I am dealing with a problem, here is the input

list1 = ['A', 'U', 'C', 'C', 'A']
list2 = ['12', '14']
key = {'A12':'*', 'C14':'#'}

the output like this:

output1 = [['A12', 'U', 'C14', 'C', 'A'], ['A12', 'U', 'C', 'C14', 'A'],['A', 'U', 'C14', 'C', 'A12'], ['A', 'U', 'C', 'C14', 'A12']]

and convert to

output2 = [['*', 'U', '#', 'C', 'A'], ['*', 'U', 'C', '#', 'A'],['A', 'U', '#', 'C', '*'], ['A', 'U', 'C', '#', '*']]

I am using Python2.7 to solve this problem, but I have not figured it out yet... Any answer or suggestion will be appreciated!

Here is my code:

list1 = ['A', 'U', 'C', 'C', 'A']
list2 = ['12', '14']
key = {'A12':'*', 'C14':'#'}

list3 = ['12', '14', '0', '0','0'] #build by myself
combo = list(set(itertools.permutations(list3, len(list3))))
list_combo = []
for each_list in combo:
new_list = []
for i in xrange(len(list1)):
    if list1[i]+each_list[i] in key:
        new_list.append(key[list1[i]+each_list[i]])
    else:
        new_list.append(list1[i])
    list_combo.append(new_list)
print list_combo

There are some extra lists in the output, and if list2 or list3 is too big, it will take a lot of time to run itertools.permutations, so I am seeking another way to solve this problem.

Answer 1

Ok this is a little long, so bear with me. The first step is constructing a dictionary to convert from letters to letters with numbers, ie A to A12 , etc.

replacements = dict((k[0],k) for k in key.keys())
# replacements is equal to {'A': 'A12', 'C': 'C14'}

This makes things much simpler later. The next step is building a list of all the indicies that need replacing and breaking those into sublists for each type of replacement.
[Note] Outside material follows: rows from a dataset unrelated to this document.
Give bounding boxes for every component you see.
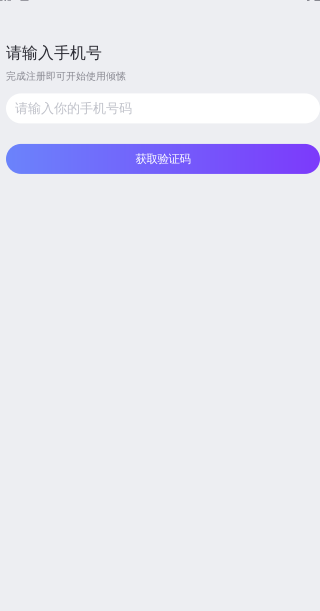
staticText: 请输入手机号 xyxy=(6,43,102,63)
staticText: 完成注册即可开始使用倾愫 xyxy=(6,70,126,82)
button[interactable]: 获取验证码 xyxy=(6,144,320,174)
button[interactable]: 请输入你的手机号码 xyxy=(6,93,320,123)
staticText: 获取验证码 xyxy=(136,152,190,166)
staticText: 请输入你的手机号码 xyxy=(15,100,132,117)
indicies = [[i for i,x in enumerate(list1) if x == k] for k in replacements.keys()]
# indicies is equal to [[0, 4], [2, 3]]

Finally, we use itertools.product on the list of indices that need replacing to get each possible grouping, and then add them to the necessary output lists:

output1 = []
output2 = []
for group in itertools.product(*indicies):
    l = []
    l2 = []
    for i in range(len(list1)):
        l.append(list1[i] if i not in group else replacements[list1[i]])
        l2.append(list1[i] if i not in group else key[replacements[list1[i]]])
    output1.append(l)
    output2.append(l2)
print output1
print output2

This gives us our desired answers of:

[['A12', 'U', 'C14', 'C', 'A'], ['A12', 'U', 'C', 'C14', 'A'], ['A', 'U', 'C14', 'C', 'A12'], ['A', 'U', 'C', 'C14', 'A12']]
[['*', 'U', '#', 'C', 'A'], ['*', 'U', 'C', '#', 'A'], ['A', 'U', '#', 'C', '*'], ['A', 'U', 'C', '#', '*']]

One major difference between this code and the code that you are running is that my code only runs for exactly as many iterations as it needs to, so in the case of your sample data set, 4 times. Your code seems like it runs at least at least certain parts n! times, where n is the size of list1 , and is equal to 120 for your sample data set. This is still likely to run for a while on extremely large data sets (as is the nature of this sort of problem), but will only scale up with the number of replacements it has to do, rather than the size of the data set overall.